First of all, let's take a look at the documents. Especially for those of you who are following along at home without the exercise files, I'm just going to page through this really quickly so that you can see the whole thing. And the same with the other document. That one is crossDomainOneError, and this one here is crossDomainTwoError, and you'll notice that it's a little bit different. Now there is a lot of support stuff in these two documents, but for the most part all they do is one loads up the other in a frame and then it tries to access the title from that other document.
So here it is, loaded up in a browser, and they're on two different domains. The outer document is loaded up from the host one.3sn.net, and these are just a couple of domains that I have that I use. And the inside one is loaded up from host two.3sn.net. And you notice that the error message comes up here that says, "Permission denied to access property 'document'," and the reason for that is right here. Here we are, in document 2, and you'll notice in the init function, it loads up this variable windowOne from parent, which is the window object from the parent window that loaded up the frame.
Remember, this document is inside of a frame. And then it tries to access the document title from that parent document, but it's in a different origin, and so you end up with this error. If instead I load them up from the same origin--and I can do that by coming in right here and just changing this hostname and I'll explain this trickery in a moment here. I'm just going to change it so that it's loading up a document off of the exact same domain and it's exactly the same document.

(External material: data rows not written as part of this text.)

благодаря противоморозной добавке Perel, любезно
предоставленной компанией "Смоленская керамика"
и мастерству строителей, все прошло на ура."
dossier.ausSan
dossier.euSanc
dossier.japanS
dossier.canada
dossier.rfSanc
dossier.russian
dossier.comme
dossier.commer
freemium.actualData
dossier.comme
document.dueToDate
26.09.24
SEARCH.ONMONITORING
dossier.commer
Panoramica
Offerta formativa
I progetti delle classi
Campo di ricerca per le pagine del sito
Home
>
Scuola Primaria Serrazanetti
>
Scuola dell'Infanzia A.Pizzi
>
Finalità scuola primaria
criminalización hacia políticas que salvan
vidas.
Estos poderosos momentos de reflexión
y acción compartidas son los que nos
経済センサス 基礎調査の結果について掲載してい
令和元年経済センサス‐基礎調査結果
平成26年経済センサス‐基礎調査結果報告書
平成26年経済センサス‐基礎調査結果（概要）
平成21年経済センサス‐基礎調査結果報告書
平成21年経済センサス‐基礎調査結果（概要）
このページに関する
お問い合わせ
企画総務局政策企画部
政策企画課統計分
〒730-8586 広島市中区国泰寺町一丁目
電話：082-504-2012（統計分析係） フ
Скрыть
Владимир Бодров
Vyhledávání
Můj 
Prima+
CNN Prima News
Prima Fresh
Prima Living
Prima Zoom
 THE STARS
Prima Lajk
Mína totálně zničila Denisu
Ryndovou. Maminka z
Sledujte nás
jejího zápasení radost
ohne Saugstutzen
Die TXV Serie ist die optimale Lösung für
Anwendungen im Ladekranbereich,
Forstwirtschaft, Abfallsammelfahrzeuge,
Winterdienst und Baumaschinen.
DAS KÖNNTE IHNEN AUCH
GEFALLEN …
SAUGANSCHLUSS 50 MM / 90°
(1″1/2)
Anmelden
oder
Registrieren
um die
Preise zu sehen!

And when I reload--I'm going to press Reload here--you'll notice that it works, and it's actually able to get that parent title. Now it's important that you understand how I have this set up, and you're going to need to do something like this in order to efficiently play with these examples and learn about the same-origin policy. I'm a big proponent of learning by experimenting and trying things and failing and figuring out why. So in order to do that, what you're going to need is to setup where you have the example files on a server--not on your local machine on your Desktop, but on a server that you're accessing using domain names-- and on that server you have several different domain names pointing at exactly the same file system.

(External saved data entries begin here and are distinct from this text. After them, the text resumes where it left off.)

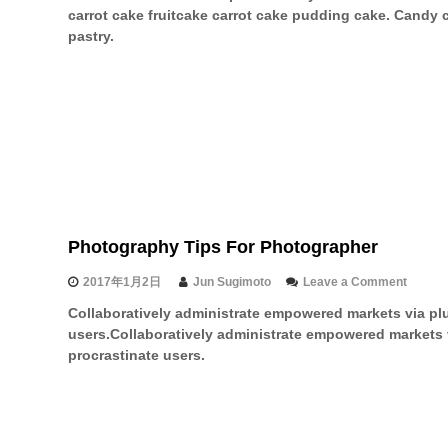
i
carrot cake fruitcake carrot cake pudding cake. Candy 
s
pastry.
R
t
i
c
D
r
a
w
i
n
g
O
Photography Tips For Photographer
f
G
i
o
2017年1月2日
Jun Sugimoto
Leave a Comment
r
n
Collaboratively administrate empowered markets via pl
l
P
users.Collaboratively administrate empowered markets 
H
h
a
o
procrastinate users.
s
t
G
o
o
g
n
r
e
a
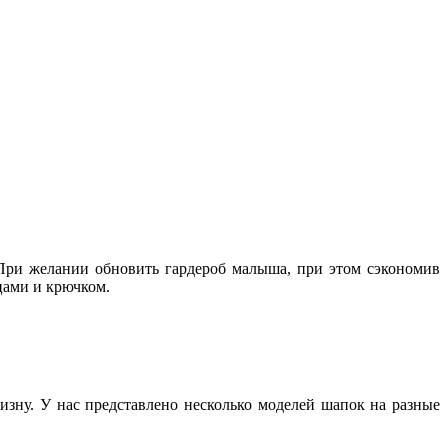
При желании обновить гардероб малыша, при этом сэкономив
цами и крючком.
изну. У нас представлено несколько моделей шапок на разные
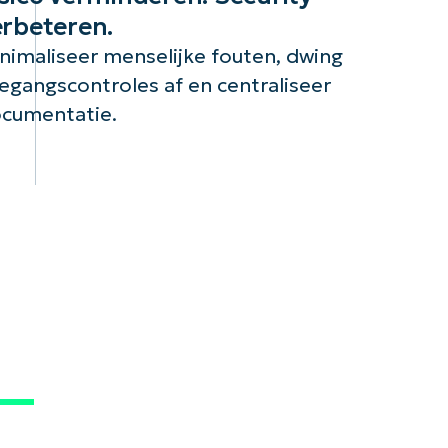
erbeteren.
nimaliseer menselijke fouten, dwing
egangscontroles af en centraliseer
cumentatie.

And so what I've done here is I have a cloud server at Rackspace, and you can use any of the cloud server providers or whatever server you have accessible to you. And I've simply used a few domains, and I've set up Apache so that those few domains point at exactly the same file system. So I have all these files up there once, but they're actually accessible from one.3sn.net and two.3sn.net and three.3sn.net. Now in order to do this, you are of course going to need to use your own server and your own domain names. And you really need to have some kind of a setup like this in order to follow along with the examples in this course.
So the HTML5 messaging API provides an effective way to work around the same- origin policy, so that you can communicate with your own scripts on different origins. We'll take a look at how this works in detail in the rest of this course.